I hope he enjoyed one last view that winter.
The Odd Couple
Two of the longest serving members of the club are Haighy and Tom Brown. Lifelong pals and former opening bowlers they are our version of The Odd Couple. Bickering constantly for the last sixty years they should have got married and had done with it.
Haighy is the most skilful avoider of work I have ever seen. In the early days, when we had to spend hours pulling and pushing the huge old metal roller, he would manage to stride alongside us, slippers always on, hand rested on the roller and talking non-stop bollocks.
Browny though is a visionary; a dreamer with so many lunatic ideas it is a wonder he was never sectioned. When we built the first clubhouse in 1983 he campaigned zealously for underground squash courts. At least we could have locked him somewhere safe.

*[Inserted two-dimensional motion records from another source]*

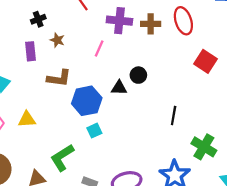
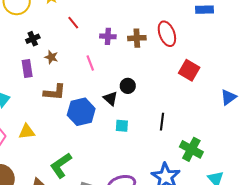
purple cross: (119, 21) -> (108, 36), size x0.7
pink line: (99, 48) -> (90, 63), turned -42
black triangle: (119, 88) -> (110, 98), turned 42
cyan square: (94, 131) -> (122, 126), moved, turned 32

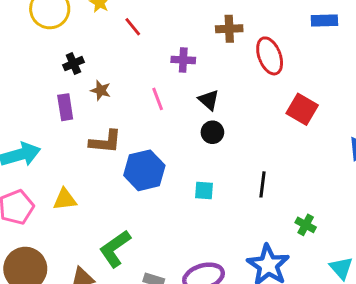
red line: (73, 23) -> (133, 27), moved
brown cross: (137, 38) -> (229, 29), moved
black triangle: (110, 98) -> (209, 100), moved
green cross: (191, 149) -> (306, 225), size x0.6

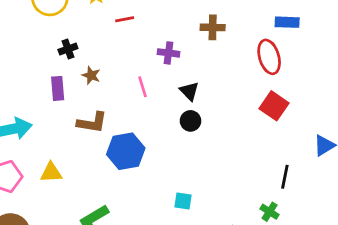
blue rectangle: (324, 21) -> (287, 22), moved
red line: (133, 27) -> (125, 19), turned -66
red ellipse: (270, 56) -> (269, 57), moved
black line: (263, 184) -> (285, 177), moved
cyan square: (204, 191) -> (183, 201), moved

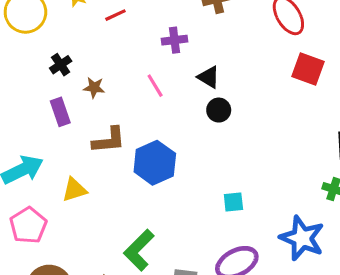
yellow triangle: (51, 173) -> (74, 190), moved

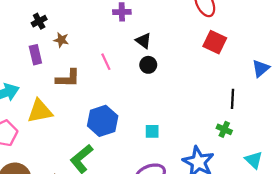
pink line: (155, 86) -> (106, 62), moved
blue hexagon: (155, 163) -> (103, 121), moved
yellow triangle: (74, 190) -> (40, 111), size x1.4

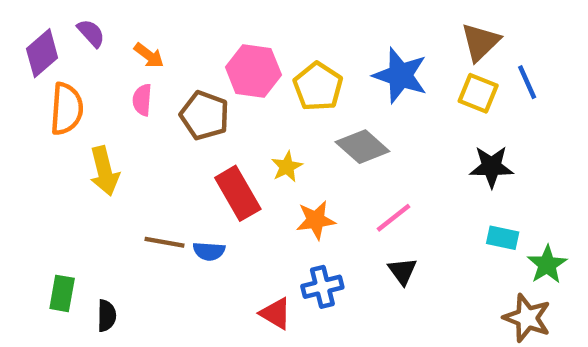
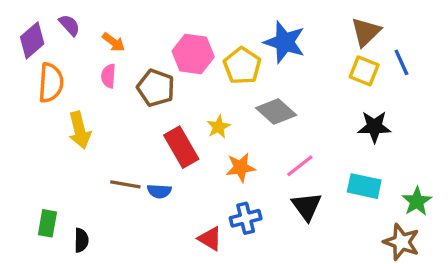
blue star: (400, 75) -> (285, 42), moved
cyan rectangle: (503, 238) -> (364, 186), moved, size x1.4
black triangle: (402, 271) -> (307, 206), size x1.4

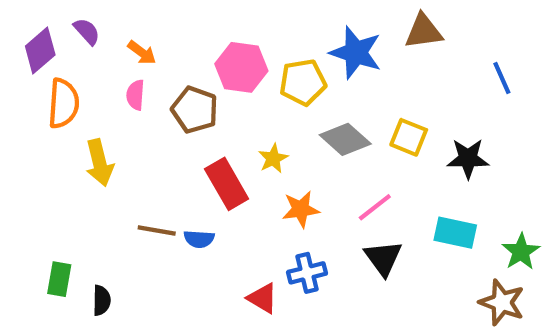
brown triangle: (366, 32) -> (424, 31), moved, turned 36
yellow pentagon: (242, 66) -> (303, 82), turned 30
yellow square: (364, 71) -> (409, 137), moved

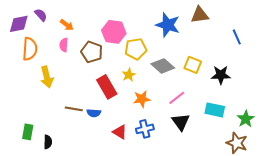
purple diamond: (40, 50) -> (19, 24), turned 30
yellow pentagon: (303, 82) -> (136, 49), moved
red triangle: (263, 298) -> (120, 132), moved

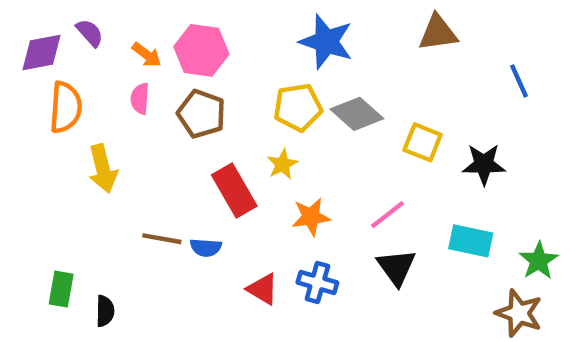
blue star: (168, 25) -> (326, 42), moved
pink hexagon: (114, 32) -> (201, 50), moved
gray diamond: (163, 66) -> (357, 114), moved
blue cross: (145, 129) -> (317, 283), turned 30

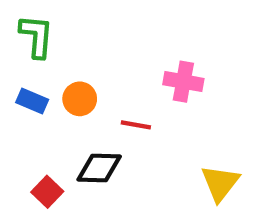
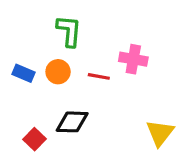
green L-shape: (36, 36) -> (69, 31), moved
red line: (136, 125) -> (99, 76), moved

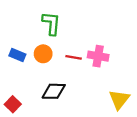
pink cross: (133, 59) -> (98, 56), moved
red square: (34, 139) -> (13, 104), moved

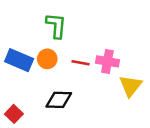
blue rectangle: (17, 55) -> (19, 60), size x1.5
yellow triangle: (119, 99) -> (131, 86), moved

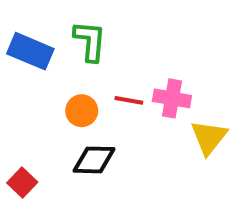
orange circle: (47, 59) -> (82, 111), moved
blue rectangle: (19, 60) -> (30, 51), moved

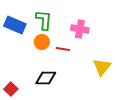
pink cross: (172, 98) -> (80, 29), moved
orange circle: (82, 111) -> (42, 42), moved

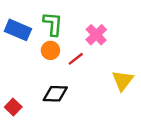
pink cross: (80, 29) -> (96, 35), turned 36
red line: (63, 49) -> (76, 59), turned -48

In later life, he was the architect of the idea to purchase one hundred fast growing conifers to plant around the ground and used us kids at the time as slave labour to plant them; there are three standing today and fast growing they were not.
The Parachute Field
As a team captain he was, frankly, awful with many wild theories. He was an early exponent of the Parachute Field, known as such because a fielder is always placed where the ball had just landed.
It’s major failing is that you need about forty fielders and should not expect the game to finish before midnight.
He was a fine bowler but refused to shake his belief that a batsman’s strength could also be his undoing. His stubbornness was never more exposed than when confronted by a very talented batter called Andy Moulds who played for Harden.
Mouldsy’s strength was off his pads so Browny decided to feed him there ball after ball one sunny afternoon at Cuckoo’s Nest, Harden a lovely ground surrounded by cow fields where most days the cows grazed and simply chilled out.
Not this day though as Mouldsy tucked into Browny with as much relish as the old man tucked into his cream teas each Saturday. The cows took a peppering, retreating up the hill mooing “take him off for God’s sake.”
Mouldsy duly got a hundred.
Smudger
A great friend of both Browny and Haighy for many years has been Brian “Smudger” Smith who, in truth, should have been committed with the other.
Now Smudger always liked a challenge and one Saturday evening, not to be outdone by a new breed of young whipper-snappers at the club, he took on one of our star batters, Stevie Dunwell, in a head to head version of The Generation Game.
The challenge laid down was that Stevie would eat a full packet of Jacob’s Cream Crackers faster than Smudger could drink a full pint of beer with a teaspoon.
As Smudger was old enough to be Stevie’s dad it was a bizarre challenge and went to the wire with the whole pub whipped up into a frenzy as Smudger collapsed in a heap and Stevie flew off to throw up.
A dead heat was declared, nobody won a cuddly toy and there was no rematch.
Smudger’s approach to life was eccentric at best, evidenced when we discovered the reason why one of the umpires was late one afternoon. Haighy had just found him stone cold dead in the bushes on All Alone Road, finger pointing skyward in one last act of authority.
Browny, not the sharpest tool in the box, asked Haighy “how dead?”
Haighy rolled his eyes and we all lined up for an impromptu minute’s silence – most of us in tears of laughter at the thought of a man in a white coat, dead in the bushes.
As half-time approached, Smudger was told the news and replied: “Has anybody claimed his free tea yet?”